## See the ReadME for a description of the project


### Importing dependencies

In [1]:
import numpy as np
import pandas as pd
import torch
from torch.autograd import Variable
from torch.nn import Linear, ReLU, CrossEntropyLoss, Sequential, Conv2d, MaxPool2d, Module, Softmax, BatchNorm2d, Dropout
from torch.optim import Adam, SGD
import GPyOpt

### Load Data

In [2]:
# define number of classes
n_classes = 10

# load train and test sets
train = pd.read_csv('Data/fashion-mnist_train.csv')
test = pd.read_csv('Data/fashion-mnist_test.csv')

train = train.to_numpy()
test = test.to_numpy()

X_train = train[:,1:]
y_train = train[:,0]
X_test = test[:,1:]
y_test = test[:,0]
print("Train data shape:", X_train.shape, "Test data shape:", X_test.shape)
print("Train labels shape:", y_train.shape,"  Test labels shape:", y_test.shape)

Train data shape: (60000, 784) Test data shape: (10000, 784)
Train labels shape: (60000,)   Test labels shape: (10000,)


In [3]:
# this section is inspired by code from the article:
# "Build an Image Classification Model using Convolutional Neural Networks in PyTorch"
# Author: Pulkit Sharma
# https://www.analyticsvidhya.com/blog/2019/10/building-image-classification-models-cnn-pytorch/

# change training and test set into tensors
X_train = X_train.reshape(len(X_train),1,28,28)
X_train = torch.from_numpy(X_train)
X_train = X_train.type(torch.FloatTensor)

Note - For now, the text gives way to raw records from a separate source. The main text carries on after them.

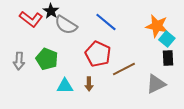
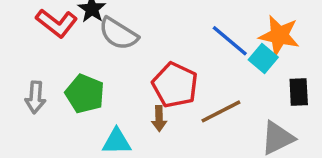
blue line: (106, 22) -> (230, 41), moved
cyan square: (167, 39) -> (263, 58), moved
brown arrow: (89, 84) -> (159, 119), moved

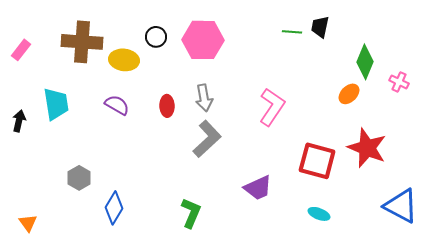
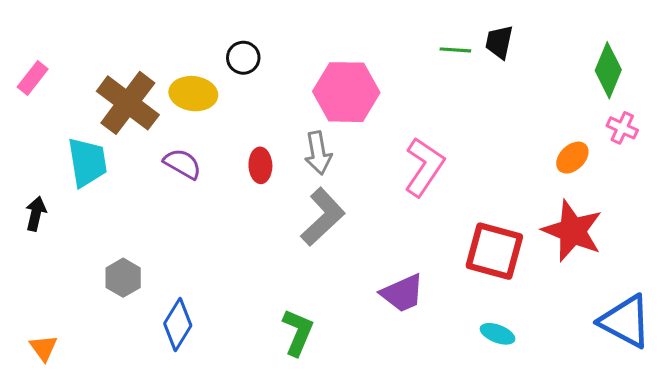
pink hexagon: (203, 40) -> (346, 92), moved
brown cross: (82, 42) -> (128, 103), moved, turned 33
green diamond: (365, 62) -> (608, 70), moved
orange ellipse: (349, 94) -> (572, 158), moved
black arrow: (19, 121) -> (36, 214), moved

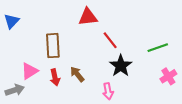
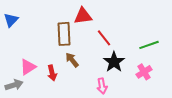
brown rectangle: (53, 46) -> (64, 34), moved
brown arrow: (77, 74) -> (72, 60), moved
pink cross: (168, 76) -> (144, 72), moved

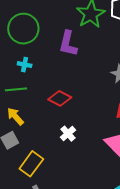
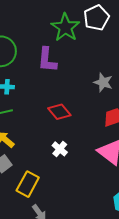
red diamond: (60, 98) -> (59, 112), moved, turned 30

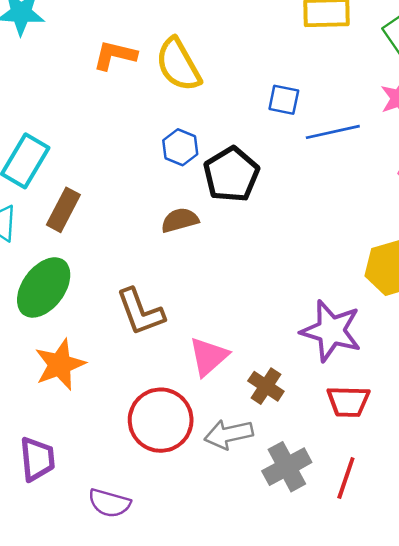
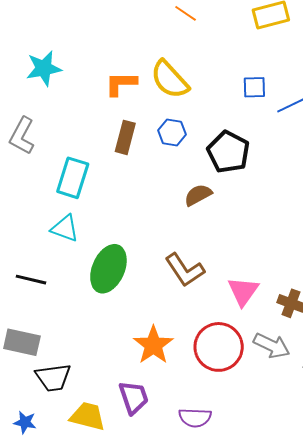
blue hexagon: (180, 147) -> (172, 132), moved
brown rectangle: (63, 210) -> (125, 137), moved
orange star: (60, 365) -> (153, 345), moved
gray arrow: (229, 434) -> (272, 346), turned -129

y_train = y_train.astype(int)
y_train = torch.from_numpy(y_train)
y_train = y_train.type(torch.LongTensor)

X_test = X_test.reshape(len(X_test),1,28,28)
X_test = torch.from_numpy(X_test)
X_test = X_test.type(torch.FloatTensor)

y_test = y_test.astype(int)
y_test = torch.from_numpy(y_test)
y_test = y_test.type(torch.LongTensor)

# verify shape of training data
print("Train data shape:", X_train.shape, "Test data shape:", X_test.shape)
print("Train labels shape:", y_train.shape,"  Test labels shape:", y_test.shape)




Train data shape: torch.Size([60000, 1, 28, 28]) Test data shape: torch.Size([10000, 1, 28, 28])
Train labels shape: torch.Size([60000])   Test labels shape: torch.Size([10000])

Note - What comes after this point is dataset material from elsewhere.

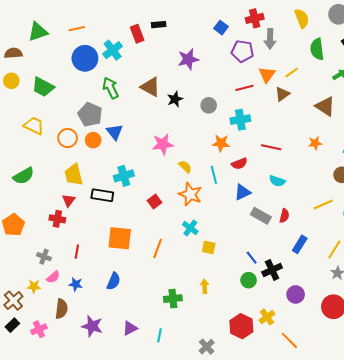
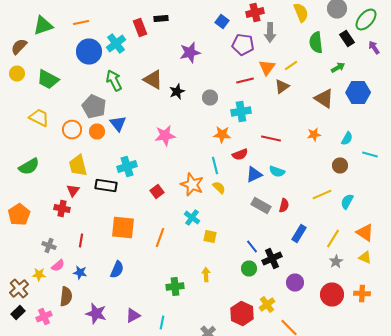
brown semicircle: (13, 53) -> (19, 46), turned -42
yellow semicircle: (185, 167) -> (219, 188), moved
blue triangle: (242, 192) -> (254, 174), moved

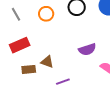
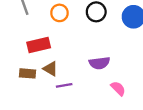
red rectangle: (20, 45) -> (39, 45), moved
purple line: (63, 82) -> (64, 85), moved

## Implementing the CNN model

In [4]:
# this section is inspired by code from the article:
# "Build an Image Classification Model using Convolutional Neural Networks in PyTorch"
# Author: Pulkit Sharma
# https://www.analyticsvidhya.com/blog/2019/10/building-image-classification-models-cnn-pytorch/


class Net(Module):
    def __init__(self, kernel_size = 2, stride = 1, padding = 1):
        super(Net,self).__init__()
        
        self.cnn_layers = Sequential(
            # Define convolutional layers
            # input dimensionality before each layer is added
            
            # 1st layer
            # 1x28x28
            Conv2d(1,4,kernel_size=kernel_size,stride=stride,padding=padding),
            # apply batch normalization
            #BatchNorm2d(4),
            # activation function ReLU
            ReLU(),
            # apply pooling
            MaxPool2d(kernel_size=kernel_size,stride=stride),
            
            # second layer
            # 4x14x14
            Conv2d(4,4,kernel_size=kernel_size,stride=stride,padding=padding),
            #BatchNorm2d(4),
            ReLU(),
            MaxPool2d(kernel_size=kernel_size,stride=stride),
            
            # 4x7x7
        )
        
        self.linear_layers = Sequential(
            Linear(4*7*7,n_classes)
        )
    
    def update_linear_layers(self,input_size):
        self.linear_layers = Sequential(
            Linear(input_size,n_classes)
        )
    
    def forward(self, x):
        x = self.cnn_layers(x)
        x = x.view(x.size(0),-1)
        self.update_linear_layers(x.size()[1])
        x = self.linear_layers(x)
        return x

In [5]:
def train(epoch, model, optimizer, train_losses, val_losses, criterion):
    """Train model

    Args:
        epoch (int): Current epoch (index in loop)
        model (obj): Model object
        optimizer (obj): optimizer function
        train_losses (list): List of train losses
        val_losses (list): List of test losses
        criterion (func): Criterion function

    Returns:
        list, list, obj, obj: train losses, test losses, optimizer, model
    """
    model.train()
    tr_loss = 0
    # getting the training set
    x_train_t, y_train_t = Variable(X_train), Variable(y_train)
    # getting the validation set
    x_val_t, y_val_t = Variable(X_test), Variable(y_test)
    # converting the data into GPU format
    if torch.cuda.is_available():
        x_train_t = x_train_t.cuda()
        y_train_t = y_train_t.cuda()
        x_val_t = x_val_t.cuda()
        y_val_t = y_val_t.cuda()

    # clearing the Gradients of the model parameters
    optimizer.zero_grad()
    
    # prediction for training and validation set
    output_train = model(x_train_t)
    output_val = model(x_val_t)

    # computing the training and validation loss
    loss_train = criterion(output_train, y_train_t)
    loss_val = criterion(output_val, y_val_t)
    train_losses.append(loss_train)
    val_losses.append(loss_val)

    # computing the updated weights of all the model parameters
    loss_train.backward()
    optimizer.step()
    tr_loss = loss_train.item()
    if epoch%2 == 0:
        # printing the validation loss
        print('Epoch : ',epoch+1, '\t', 'loss :', loss_val)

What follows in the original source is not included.